What to do
Without omission or alteration, write out all of the data.

[Pixel coordinate grounding data]
━━━━━━━━━━━━━━━━━━━━

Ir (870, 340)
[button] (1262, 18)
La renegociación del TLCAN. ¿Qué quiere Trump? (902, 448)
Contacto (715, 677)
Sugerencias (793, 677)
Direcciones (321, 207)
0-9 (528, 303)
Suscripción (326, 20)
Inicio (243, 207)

━━━━━━━━━━━━━━━━━━━━

Response
Ir (870, 340)
[button] (1262, 18)
La renegociación del TLCAN. ¿Qué quiere Trump? (902, 448)
Contacto (715, 677)
Sugerencias (793, 677)
Direcciones (321, 207)
0-9 (528, 303)
Suscripción (326, 20)
Inicio (243, 207)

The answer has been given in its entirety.